Mr Thompson's concerns came as a reaction to the Metropolitan Police's attempt to attain a production order for the Guardian to reveal its sources in its reporting of the News of the World phone-hacking scandal.
Although Scotland Yard dropped its action, Mr Thompson described the move as part of a growing trend of the police to oblige journalists to disclose information about sources as well as footage of incidents like this summer's riots.
He went on to say:
"It would be easy to respond to the completely unacceptable actions of some journalists at the News of the World by adopting such a draconian approach that even the best journalism is constrained."
Mr Thompson warned, that creating a single media regulator, could potentially limit press freedom and that should the situation arise, the state "would have a single lever with which to do so."
"Plurality of regulation is a good thing.
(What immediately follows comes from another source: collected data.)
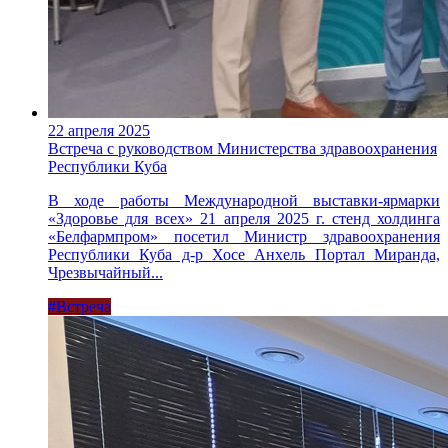
22 апреля 2025
Встреча с руководством Министерства здравоохранения
Республики Куба
В ходе работы Международной выставки-ярмарки
«Здоровье для всех» 21 апреля 2025 г. стенд холдинга
«Белфармпром» посетил Министр здравоохранения
Республики Куба д-р Хосе Анхель Портал Миранда,
Чрезвычайный...
#Встреча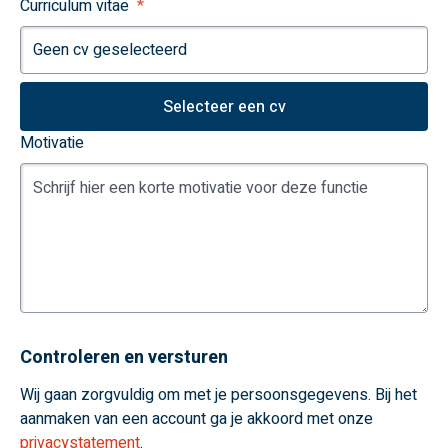
Curriculum vitae
Geen cv geselecteerd
Selecteer een cv
Motivatie
Controleren en versturen
Wij gaan zorgvuldig om met je persoonsgegevens. Bij het
aanmaken van een account ga je akkoord met onze
privacystatement
.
One of the safeguards that broadcasters in the UK have is the presence of a far less regulated press which can draw attention to any attempt by the authorities or anyone else to misuse their powers when it comes to broadcasting."
Commenting on the phone-hacking scandal which led to the resignation of News International chief executive, Rebekah Brooks, Mr Thompson defended the actions of the Guardian, saying:
"I can think of no better example of a journalistic disclosure being in the public interest than the Milly Dowler story in the Guardian. That anyone in the Metropolitan police should ever have thought otherwise is not only incomprehensible but disturbing."